FIG. 1 is a configuration diagram of a coil manufacturing apparatus showing an embodiment of the present invention.

FIG. 2 is a perspective view of an insulating paper wrap holding mechanism showing an embodiment of the present invention.

FIG. 3 is a perspective view of a lap pressing mechanism including two plates according to an embodiment of the present invention.

FIG. 4 is a block diagram of a coil manufacturing apparatus showing an embodiment of the present invention.

FIG. 5 is a plate operation view showing an embodiment of the present invention.

FIG. 6 is a flowchart for forming a wrap portion of insulating paper showing an embodiment of the present invention.

FIG. 7 is a configuration diagram showing a moving mechanism showing an embodiment of the present invention.

FIG. 8 is a flowchart showing the operation shown in FIG.

FIG. 9 is a block diagram of a conventional coil manufacturing apparatus.

FIG. 10 is a configuration diagram of a conventional coil manufacturing apparatus.

FIG. 11 is a perspective view illustrating a forming operation of a conventional wrap portion.

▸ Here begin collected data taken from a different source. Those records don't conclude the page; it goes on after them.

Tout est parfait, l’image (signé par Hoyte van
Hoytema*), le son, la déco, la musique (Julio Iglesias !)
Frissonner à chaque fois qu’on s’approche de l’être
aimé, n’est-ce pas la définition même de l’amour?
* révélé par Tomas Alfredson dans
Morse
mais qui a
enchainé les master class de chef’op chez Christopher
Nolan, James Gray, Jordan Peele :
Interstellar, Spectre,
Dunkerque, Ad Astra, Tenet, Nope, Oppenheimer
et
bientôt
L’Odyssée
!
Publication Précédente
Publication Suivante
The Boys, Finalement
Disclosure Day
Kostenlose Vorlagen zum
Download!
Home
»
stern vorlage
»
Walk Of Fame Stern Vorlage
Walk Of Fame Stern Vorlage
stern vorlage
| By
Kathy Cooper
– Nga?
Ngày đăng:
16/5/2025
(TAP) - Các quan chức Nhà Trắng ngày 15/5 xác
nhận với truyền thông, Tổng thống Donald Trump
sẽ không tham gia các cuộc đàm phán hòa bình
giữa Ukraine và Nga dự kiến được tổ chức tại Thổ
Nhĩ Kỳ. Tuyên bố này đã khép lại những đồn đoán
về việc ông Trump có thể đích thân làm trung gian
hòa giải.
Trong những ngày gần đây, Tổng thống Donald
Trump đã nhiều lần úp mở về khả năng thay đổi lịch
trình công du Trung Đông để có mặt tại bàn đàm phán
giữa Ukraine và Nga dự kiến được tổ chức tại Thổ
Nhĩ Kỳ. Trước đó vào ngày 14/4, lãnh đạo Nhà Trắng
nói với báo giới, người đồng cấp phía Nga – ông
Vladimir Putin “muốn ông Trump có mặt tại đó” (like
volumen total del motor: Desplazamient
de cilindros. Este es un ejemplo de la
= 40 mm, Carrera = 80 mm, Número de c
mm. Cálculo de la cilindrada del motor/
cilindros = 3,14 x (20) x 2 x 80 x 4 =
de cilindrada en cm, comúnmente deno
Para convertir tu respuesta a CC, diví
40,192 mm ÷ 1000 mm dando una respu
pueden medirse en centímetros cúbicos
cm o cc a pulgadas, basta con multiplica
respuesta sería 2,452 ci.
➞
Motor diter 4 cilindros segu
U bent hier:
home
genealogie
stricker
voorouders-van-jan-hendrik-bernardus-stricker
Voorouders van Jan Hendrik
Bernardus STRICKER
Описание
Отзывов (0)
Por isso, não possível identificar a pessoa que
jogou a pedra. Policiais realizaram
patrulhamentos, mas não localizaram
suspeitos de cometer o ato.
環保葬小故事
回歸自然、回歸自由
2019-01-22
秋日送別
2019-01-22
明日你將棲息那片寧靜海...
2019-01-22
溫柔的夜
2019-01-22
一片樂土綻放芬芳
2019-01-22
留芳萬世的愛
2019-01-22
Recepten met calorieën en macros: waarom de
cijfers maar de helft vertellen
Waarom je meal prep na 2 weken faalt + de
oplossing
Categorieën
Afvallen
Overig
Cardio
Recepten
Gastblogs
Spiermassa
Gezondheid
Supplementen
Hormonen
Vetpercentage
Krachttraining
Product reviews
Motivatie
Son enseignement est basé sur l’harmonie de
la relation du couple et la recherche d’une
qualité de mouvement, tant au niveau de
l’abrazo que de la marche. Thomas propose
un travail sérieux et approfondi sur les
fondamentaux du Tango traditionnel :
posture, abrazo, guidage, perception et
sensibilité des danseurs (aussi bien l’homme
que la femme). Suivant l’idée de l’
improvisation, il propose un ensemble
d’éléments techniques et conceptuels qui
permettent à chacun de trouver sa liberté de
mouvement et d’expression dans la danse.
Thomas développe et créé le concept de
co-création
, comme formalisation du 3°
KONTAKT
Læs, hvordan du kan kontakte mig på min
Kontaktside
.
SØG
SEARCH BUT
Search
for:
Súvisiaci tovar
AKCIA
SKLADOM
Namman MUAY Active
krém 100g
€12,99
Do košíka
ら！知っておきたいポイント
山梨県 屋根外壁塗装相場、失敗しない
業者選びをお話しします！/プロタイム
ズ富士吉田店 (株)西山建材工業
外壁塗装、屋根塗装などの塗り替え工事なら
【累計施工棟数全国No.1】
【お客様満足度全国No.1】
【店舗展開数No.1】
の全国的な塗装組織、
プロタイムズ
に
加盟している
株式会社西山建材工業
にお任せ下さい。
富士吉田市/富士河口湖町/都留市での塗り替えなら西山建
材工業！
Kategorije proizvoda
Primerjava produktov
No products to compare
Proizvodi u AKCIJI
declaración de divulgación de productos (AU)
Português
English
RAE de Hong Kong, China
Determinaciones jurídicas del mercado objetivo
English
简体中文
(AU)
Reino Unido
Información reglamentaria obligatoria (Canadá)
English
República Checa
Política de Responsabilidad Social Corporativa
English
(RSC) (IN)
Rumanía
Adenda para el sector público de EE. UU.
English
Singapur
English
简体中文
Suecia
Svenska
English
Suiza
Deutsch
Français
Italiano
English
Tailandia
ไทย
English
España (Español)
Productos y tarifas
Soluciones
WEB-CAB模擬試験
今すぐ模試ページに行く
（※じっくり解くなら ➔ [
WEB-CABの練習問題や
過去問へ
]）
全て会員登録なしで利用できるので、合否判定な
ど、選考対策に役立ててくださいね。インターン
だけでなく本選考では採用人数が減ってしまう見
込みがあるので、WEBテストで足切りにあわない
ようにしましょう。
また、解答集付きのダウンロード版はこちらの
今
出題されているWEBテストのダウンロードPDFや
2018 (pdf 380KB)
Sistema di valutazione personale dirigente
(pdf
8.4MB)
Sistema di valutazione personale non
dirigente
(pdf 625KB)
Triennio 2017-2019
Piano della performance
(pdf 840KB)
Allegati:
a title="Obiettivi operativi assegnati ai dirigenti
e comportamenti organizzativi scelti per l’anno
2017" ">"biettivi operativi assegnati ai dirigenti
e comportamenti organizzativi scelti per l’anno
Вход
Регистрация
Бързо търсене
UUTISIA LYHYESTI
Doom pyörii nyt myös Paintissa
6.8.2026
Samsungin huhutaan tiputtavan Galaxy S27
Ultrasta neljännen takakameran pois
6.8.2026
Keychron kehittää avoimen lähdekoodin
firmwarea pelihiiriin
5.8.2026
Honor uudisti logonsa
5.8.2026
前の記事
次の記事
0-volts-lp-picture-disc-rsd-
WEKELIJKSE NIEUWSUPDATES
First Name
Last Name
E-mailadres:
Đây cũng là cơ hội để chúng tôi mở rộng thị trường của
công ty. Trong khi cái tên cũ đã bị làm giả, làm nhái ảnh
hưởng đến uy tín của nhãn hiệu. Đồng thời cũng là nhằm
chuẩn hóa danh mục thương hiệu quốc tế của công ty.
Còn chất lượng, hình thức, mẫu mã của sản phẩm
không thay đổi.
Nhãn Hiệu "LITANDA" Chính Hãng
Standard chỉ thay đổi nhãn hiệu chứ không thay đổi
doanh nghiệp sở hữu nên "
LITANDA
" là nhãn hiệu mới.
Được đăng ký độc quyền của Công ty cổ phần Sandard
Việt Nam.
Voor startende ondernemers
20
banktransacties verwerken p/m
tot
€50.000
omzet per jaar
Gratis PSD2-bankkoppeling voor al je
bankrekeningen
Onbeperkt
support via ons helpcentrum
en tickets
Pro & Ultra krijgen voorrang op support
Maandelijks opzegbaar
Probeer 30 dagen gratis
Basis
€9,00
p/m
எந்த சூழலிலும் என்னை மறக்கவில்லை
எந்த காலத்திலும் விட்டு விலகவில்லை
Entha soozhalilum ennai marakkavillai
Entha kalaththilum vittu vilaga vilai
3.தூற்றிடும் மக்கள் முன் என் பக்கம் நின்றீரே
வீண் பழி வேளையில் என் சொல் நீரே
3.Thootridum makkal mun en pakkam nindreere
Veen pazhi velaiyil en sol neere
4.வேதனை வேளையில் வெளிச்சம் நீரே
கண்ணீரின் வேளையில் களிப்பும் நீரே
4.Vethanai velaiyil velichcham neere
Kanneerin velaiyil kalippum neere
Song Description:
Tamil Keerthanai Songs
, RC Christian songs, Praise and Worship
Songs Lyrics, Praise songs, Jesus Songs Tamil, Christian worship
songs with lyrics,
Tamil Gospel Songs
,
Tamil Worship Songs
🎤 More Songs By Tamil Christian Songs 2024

FIG. 12 is an operation diagram illustrating a forming operation of a conventional wrap portion.

[Explanation of symbols]

10 ... Plate (pressing member), 11 ... Winding form 12 ... Insulation paper winding start portion, 13 ... Insulation paper winding end portion, 14 ... Electric wire 16 ... First Plate (first pressing member) 17 ... Second plate (second pressing member) 21,
..Insulating paper 94a ... Position detection unit (detection unit), 94b ... Left / right determination unit 98 ... Pressing member moving mechanism, 99 ... Electric wire feeding unit moving mechanism (correction mechanism)

Claims (4)

(57) [Claims] 1. A device for manufacturing a coil by winding an insulating paper around the coil, and calculating means for calculating an increase in the outer diameter of the coil by using the number of turns of the coil and at least the outer diameter of the electric wire of the coil, A coil comprising: a pressing member for pressing the winding start portion of the insulating paper; and a pressing member moving mechanism for moving the pressing member to the winding start portion of the insulating paper based on the calculation result of the calculation means. Manufacturing equipment. 2. An insulating paper wound around a coil, an electric wire wound from above the insulating paper, and a pressing member for pressing a winding start portion of the insulating paper while avoiding the electric wire. The coil manufacturing apparatus according to claim 1. 3. An electric wire wound from above the insulating paper, a detecting means for detecting the position of the electric wire, two or more pressing members for pressing the winding start portion of the insulating paper, and the detecting means. The coil manufacturing apparatus according to claim 1, further comprising a pressing member moving mechanism that presses the electric wire by at least one pressing member based on a detection result. 4. An apparatus for manufacturing a coil by winding an electric wire around a winding form, and calculating means for calculating an increase in outer diameter of the coil by using the number of turns on the winding form and at least the outer diameter of the electric wire. A coil manufacturing apparatus, comprising: a correction mechanism that calculates the outer diameter increase of the coil by the calculation means and corrects the distance from the coil to the electric wire supply port based on the calculation result.